Box plot represents percentages of perceived size in the baseline condition under stimulations of EVC, LOC, vertex1, and vertex2. The size judgments on the perceived size in the baseline condition were not systematically altered, neither by TMS at different stimulation sites nor different time windows.
Second, to test whether participants per se showed any systematic effect across the two different sessions (Fig. 1C) concerning different time interval conditions, baseline-corrected illusion effects of the vertex stimulation in both sessions were submitted to a 2 (session: first and second) × 3 (time window: early, intermediate, and late) repeated-measures ANOVA. Neither the main effect of the session (F(1,19) = 0.977, p = 0.335, ηp2 = 0.049) nor the main effect of the time window (F(2,38) = 0.312, p = 0.734, ηp2 = 0.016) was significant. There was also no significant interaction between TMS session and time window (F(2,38) = 1.093, p = 0.345, ηp2 = 0.054). This pattern of results suggests that participants performed comparably in the two sessions and independent of the stimulation time window. Accordingly, any significant differences in EVC and LOC stimulations can be considered to be caused by specific TMS effects.
Third and most importantly, to test the effects of TMS stimulation site at different TMS time windows, baseline-corrected illusion effects were submitted to a 2 (visual field: left and right) × 4 (TMS location: EVC, LOC, vertex1, and vertex2) by 3 (time window: early, intermediate, and late) repeated-measures ANOVA (Fig. 3A). The main effect of visual field was not significant (F(1,18) = 0.440, p = 0.515, ηp2 = 0.024). There were no significant two-way or three-way interactions between visual field and other factors (all p > 0.05), indicating no lateralization effect. The main effect of the TMS location was significant (F(3,54) = 5.345, p = 0.003, ηp2 = 0.229). Further pairwise comparisons indicated that the illusion effect of the vertex1 (14.40%) and vertex2 (13.94%) stimulation were significantly stronger compared with stimulation over EVC (10.40%), and LOC (10.48%) (all p < 0.005), which suggests that TMS over EVC and LOC both impaired illusion-related processing. There was no significant difference between EVC and LOC stimulations. In addition, the main effect of the time window turned out to be significant (F(2,36) = 3.357, p = 0.046, ηp2 = 0.116). Further pairwise comparisons revealed a marginal significant reduction of illusion effects in the intermediate (11.19%) relative to the early time window (12.62%): p = 0.123 (before Bonferroni correction, p = 0.041). No other pairwise comparison revealed a significant difference.
Behavioral results of the experiment. A, Percentages of baseline-corrected illusion effects of the EVC, LOC, and vertex1 and vertex2 in three time windows are plotted. EVC: 11.62%, 10.36%, and 9.21%; LOC: 10.74%, 8.95%, and 11.76%; vertex1: 14.55%, 13.93%, and 14.73%; vertex2: 13.57%, 14.28%, and 13.97%. Pairwise comparisons with Bonferroni correction revealed a significantly weaker illusion effect in the late time window than in the early one in EVC (p = 0.024). Meanwhile, the illusion effect was significantly weaker in the intermediate time window than in the late one in LOC (p = 0.009). B, TMS effects relative to the vertex of EVC and LOC in three time windows are plotted. EVC: 2.64%, 3.38%, and 5.05%; LOC: 3.13%, 5.52%, and 2.67%. Pairwise comparisons revealed a similar pattern as in A. C, Individual values of illusion effects in the vertex stimulation. D, Individual values of illusion effects in EVC stimulation. E, Individual values of illusion effects in LOC stimulation. **p < 0.01; *p < 0.05; •*p < 0.05; before Bonferroni correction for multiple comparisons. Error bars indicate ± within-subject SEM. Method from O'Brien and Cousineau (2015).

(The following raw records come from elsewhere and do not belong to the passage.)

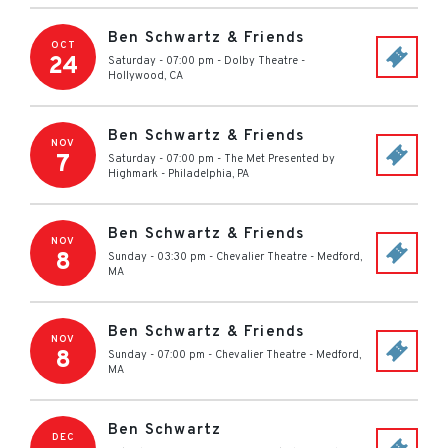
Ben Schwartz & Friends
OCT
24
Saturday - 07:00 pm
-
Dolby Theatre
-
Hollywood
,
CA
Ben Schwartz & Friends
NOV
7
Saturday - 07:00 pm
-
The Met Presented by
Highmark
-
Philadelphia
,
PA
Ben Schwartz & Friends
NOV
8
Sunday - 03:30 pm
-
Chevalier Theatre
-
Medford
,
MA
Ben Schwartz & Friends
NOV
8
Sunday - 07:00 pm
-
Chevalier Theatre
-
Medford
,
MA
Ben Schwartz
DEC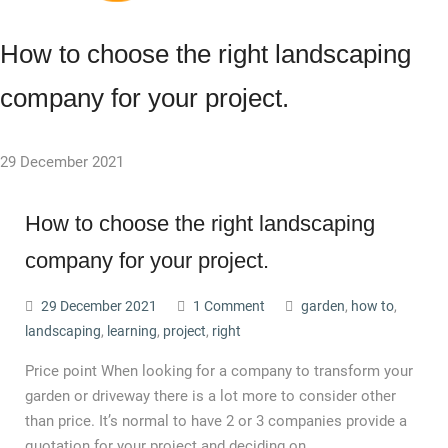
How to choose the right landscaping
company for your project.
29 December 2021
How to choose the right landscaping
company for your project.
29 December 2021
1 Comment
garden
,
how to
,
landscaping
,
learning
,
project
,
right
Price point When looking for a company to transform your
garden or driveway there is a lot more to consider other
than price. It’s normal to have 2 or 3 companies provide a
quotation for your project and deciding on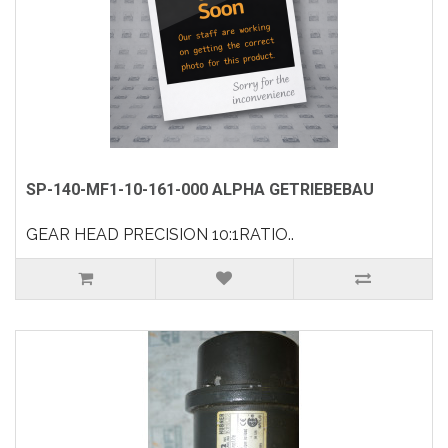
SP-140-MF1-10-161-000 ALPHA GETRIEBEBAU
GEAR HEAD PRECISION 10:1RATIO..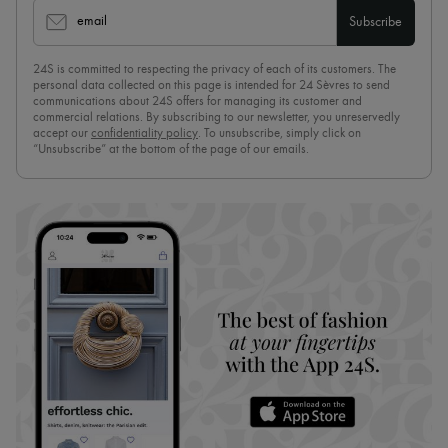
email
Subscribe
24S is committed to respecting the privacy of each of its customers. The
personal data collected on this page is intended for 24 Sèvres to send
communications about 24S offers for managing its customer and
commercial relations. By subscribing to our newsletter, you unreservedly
accept our
confidentiality policy
. To unsubscribe, simply click on
“Unsubscribe” at the bottom of the page of our emails.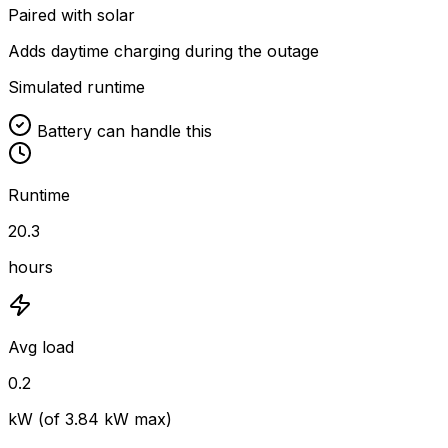
Paired with solar
Adds daytime charging during the outage
Simulated runtime
Battery can handle this
Runtime
20.3
hours
Avg load
0.2
kW (of
3.84
kW max)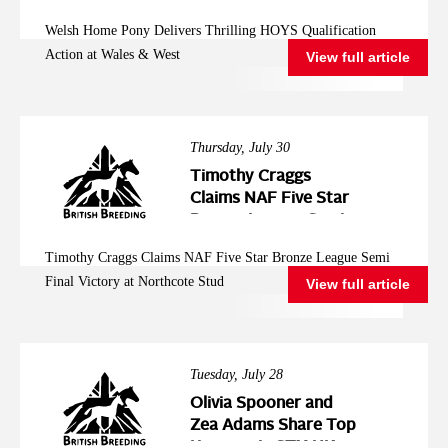
Action at Wales &
Welsh Home Pony Delivers Thrilling HOYS Qualification
West
Action at Wales & West
View full article
Thursday, July 30
Timothy Craggs
Claims NAF Five Star
Bronze League Semi
Final Victory at
Timothy Craggs Claims NAF Five Star Bronze League Semi
Northcote Stud
Final Victory at Northcote Stud
View full article
Tuesday, July 28
Olivia Spooner and
Zea Adams Share Top
Honours in STX-UK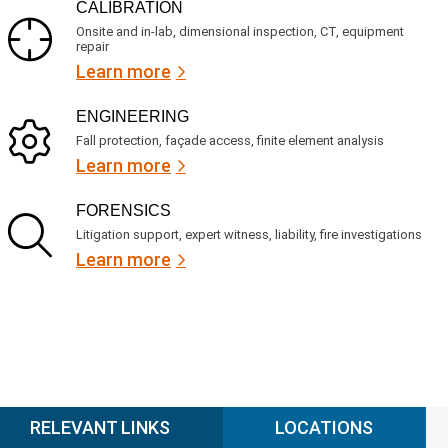
CALIBRATION
Onsite and in-lab, dimensional inspection, CT, equipment
repair
Learn more
ENGINEERING
Fall protection, façade access, finite element analysis
Learn more
FORENSICS
Litigation support, expert witness, liability, fire investigations
Learn more
RELEVANT LINKS
LOCATIONS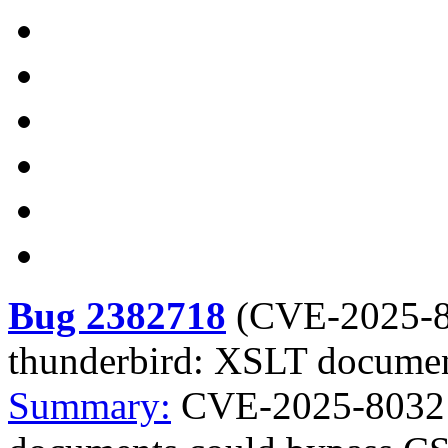
Bug 2382718
(
CVE-2025-
thunderbird: XSLT documen
Summary:
CVE-2025-8032 f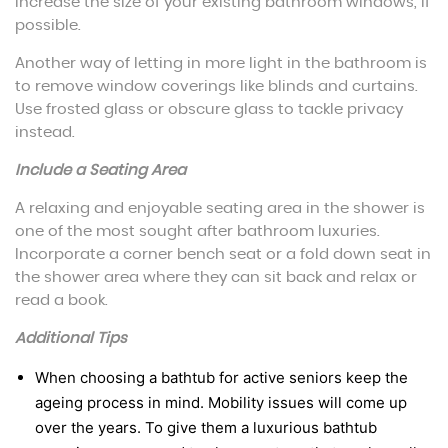
increase the size of your existing bathroom windows, if
possible.
Another way of letting in more light in the bathroom is
to remove window coverings like blinds and curtains.
Use frosted glass or obscure glass to tackle privacy
instead.
Include a Seating Area
A relaxing and enjoyable seating area in the shower is
one of the most sought after bathroom luxuries.
Incorporate a corner bench seat or a fold down seat in
the shower area where they can sit back and relax or
read a book.
Additional Tips
When choosing a bathtub for active seniors keep the
ageing process in mind. Mobility issues will come up
over the years. To give them a luxurious bathtub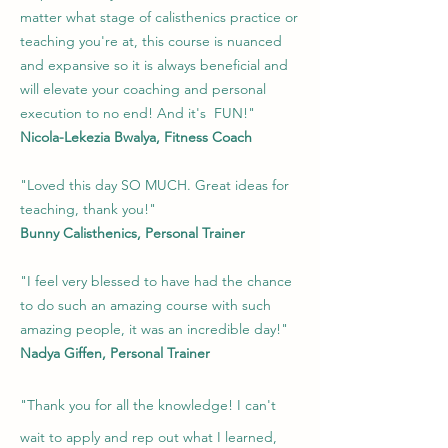
matter what stage of calisthenics practice or
teaching you're at, this course is nuanced
and expansive so it is always beneficial and
will elevate your coaching and personal
execution to no end! And it's FUN!"
Nicola-Lekezia Bwalya, Fitness Coach
"Loved this day SO MUCH. Great ideas for
teaching, thank you!"
Bunny Calisthenics, Personal Trainer
"I feel very blessed to have had the chance
to do such an amazing course with such
amazing people, it was an incredible day!"
Nadya Giffen, Personal Trainer
"Thank you for all the knowledge! I can't
wait to apply and rep out what I learned,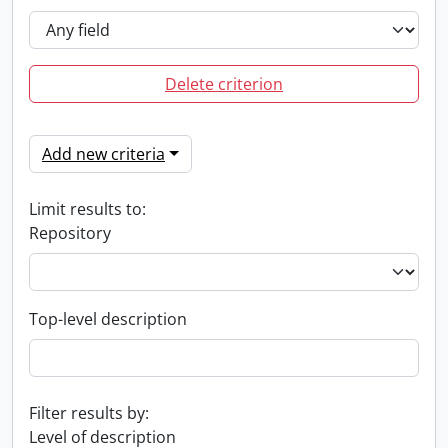
Delete criterion
Add new criteria
Limit results to:
Repository
Top-level description
Filter results by:
Level of description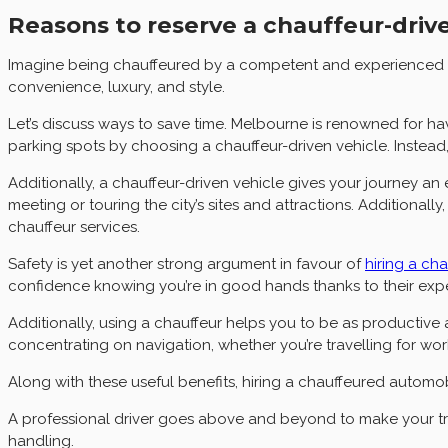
Reasons to reserve a chauffeur-drive
Imagine being chauffeured by a competent and experienced dri
convenience, luxury, and style.
Let’s discuss ways to save time. Melbourne is renowned for hav
parking spots by choosing a chauffeur-driven vehicle. Instead
Additionally, a chauffeur-driven vehicle gives your journey an
meeting or touring the city’s sites and attractions. Addition
chauffeur services.
Safety is yet another strong argument in favour of
hiring a ch
confidence knowing you’re in good hands thanks to their expe
Additionally, using a chauffeur helps you to be as productive
concentrating on navigation, whether you’re travelling for wo
Along with these useful benefits, hiring a chauffeured automob
A professional driver goes above and beyond to make your trip
handling.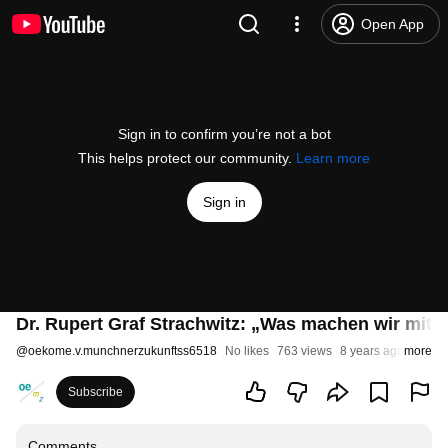
Open App
Sign in to confirm you’re not a bot
This helps protect our community.
Learn more
Sign in
Dr. Rupert Graf Strachwitz: „Was machen wir mit 
@
oekome.v.munchnerzukunftss6518
No likes
763 views
8 years ago
more
Subscribe
Comments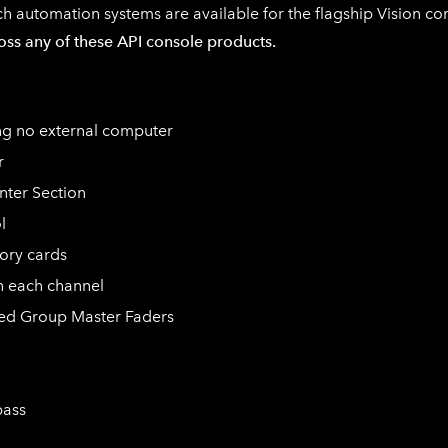
ch
automation systems are available for the flagship Vision c
cross any of these API console products.
ing no external computer
r
nter Section
l
ory cards
n each channel
ted Group Master Faders
pass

Most importantly, the interaction between the TMS location and the time window was significant (F(6,108) = 3.803, p = 0.006, ηp2 = 0.151), suggesting that for the different stimulation locations the time interval within which the stimulation occurred was mattering (Fig. 3A). Further planned two-tailed t test with Bonferroni correction showed that when TMS was applied over EVC, illusion effects were significantly weaker in the late TMS time window (9.21%) than in the early TMS time window (11.62%): t(19) = 2.951, p = 0.024, 95% CI (0.69%, 4.10%). In contrast, stimulation over LOC, resulted in significantly weaker illusion effects in the intermediate TMS time window (8.95%) compared with the late TMS time window (11.76%): t(19) = −3.337, p = 0.009, 95% CI (−4.57%, −0.10%); and marginally weaker than in the early time window (10.74%): t(19) = 2.193, p = 0.123 (p = 0.041 before Bonferroni correction), 95% CI (0.08%, 3.49%). No significant differences across the three time windows were found when stimulation was applied over the vertex1 and vertex2 (all t < 1.358, all p > 0.05). No further significant effects were found. Accordingly, the largest reduction of size scaling processing in LOC was found in a time window that was earlier than the corresponding time window for EVC.
We further subtracted illusion effects related to EVC and LOC stimulation from those found during vertex stimulation of the same session (i.e., TMS effects relative to the vertex; Fig. 3B). The effects were submitted to a 2 (TMS location: EVC and LOC) × 3 (time window: early, intermediate, and late) repeated-measures ANOVA. Neither the main effect of TMS location (F(1,19) = 0.004, p = 0.949, ηp2 = 0.001), nor the main effect of the time window was significant (F(2,38) = 2.811, p = 0.072, ηp2 = 0.128). However, the interaction between the TMS location and time window was significant (F(2,38) = 3.616, p = 0.037, ηp2 = 0.160). Furthermore, planned two-tailed t tests with Bonferroni correction revealed that, when applied over EVC, TMS reduced the illusion strength marginally significantly more in the late (5.05%) compared with the early time window (2.64%): t(19) = −2.176, p = 0.102 (before Bonferroni correction, p = 0.034), 95% CI (−4.73%, −0.01%). In contrast, when stimulation was applied over LOC, TMS in the intermediate time window (5.52%) reduced illusion strength significantly more than in the early (3.13%) and late stimulation time window (2.67%) (all p < 0.048). This again confirms that the critical time window in LOC was found earlier than the one for EVC.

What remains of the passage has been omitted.